If you’re only going to reuse it on yourself, fine: go nuts. But if you’re thinking of reusing it with a new partner? Our answer is always no, especially if it’s a toy that can’t be fully sterilized. But we still don’t care how “hygienic” 100% silicone is or how it’s “totally safe if you boil it for a few minutes on the stove top” or how you can slap a condom on a non-porous toy: that’s just plain disrespectful (and kinda gross) in our book. It’s kind of like recycling the sex-mix tape that your first true love made for you (please don’t tell us you’ve ever done that). We know sex toys are expensive—but, hey, hearts are precious, too, and we break those all the time.

If you ask us, regifting is only cool if the toy has never been used—and we’re talking not even out of its packaging.
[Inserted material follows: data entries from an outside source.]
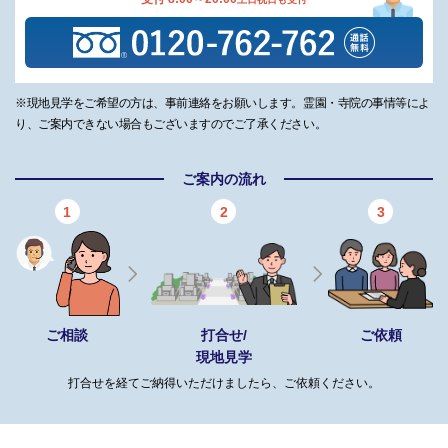
※現地見学をご希望の方は、事前連絡をお願いします。霊園・寺院の事情等によ
り、ご案内できない場合もございますのでご了承ください。
ご案内の流れ
1
2
3
ご相談
打合せ/
ご依頼
現地見学
打合せを経てご納得いただけましたら、ご依頼ください。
Who wants a toy that’s been manhandled, possibly dropped on the floor, or even licked by your dog?

The only exception to this etiquette guideline is this: you have a toy you’ve only ever used on yourself before that you’d like to introduce to your partner. Hey, some people need a helping hand to get off, even if they’ve got a partner with two willing, working hands. And your toy might very well be one of those high-end sex toys that’s worth at least half a pair of Manolos. You might be quite nervous about admitting your electronic needs to your partner, since doing so can feel like the equivalent of sharing a family secret or confessing to a love of reality TV. If this is the case, only an asshole would demand that you throw the toy out the window. But if the partner in question would simply prefer you not use your old-standby in their presence and then offers to replace your toy with a brand-new equivalent model — and least for couple-time — well, that’s just dandy.

But remember: any shared toys can spread STDs like gonorrhea, chlamydia, hepatitis B, and trichomoniasis, especially in the moment. There are no definitive studies on the rates of infection via toys, but we would hope that the mere possibility is enough for you: so don’t be passing that prop back and forth between naughty bits, without sterilizing it first or putting a fresh condom on it.